A mystery to me is why households earning $250,000 per year seem to resent being called rich. This income is roughly five times the median US household income.
So it occurred to me that perhaps the marker basket upon which high earners spend has risen in price more rapidly than the CPI. So for fun (and only for fun--this is not a systematic price index), I looked at four items: income taxes, the price of a BMW 3-series, houses in Los Angeles, Santa Barbara and New York, and Harvard tuition, all going back to 1988.
It is hard to do an apples-to-apples comparison on taxes, but based on the NBER Taxsim Model, wage income for high earners is taxed at about the same level, and capital income is taxed less relative to 1988.
CPI has not quite doubled since then. While the BMW 3-series is not the same car as it was in 1988 (it is almost certainly better), its price has not quite doubled. House prices in the California are about 2.7 times higher than in 1988; in New York they are 2.2 times higher (these are MSAs--Malibu and Manhattan are probably different stories).

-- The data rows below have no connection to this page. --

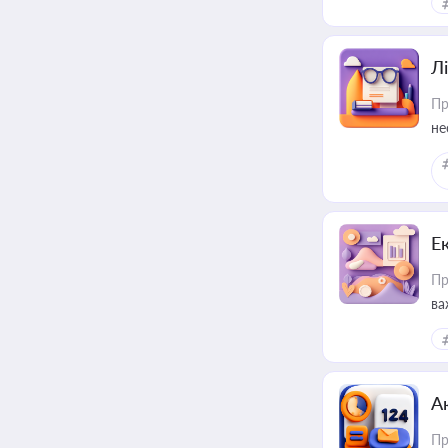
Лі
Пр
не
Е
Пр
ва
за
А
Пр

Harvard tuition is three times higher.
People really notice how much they are paying for their houses and how much it costs to put their kids through school. So while I continue to think it is silly for people who earn five times the national median to feel anything other than extremely well off, it is possible that those right at the 250k level perceive their living standards to be no better than they were 20 years ago.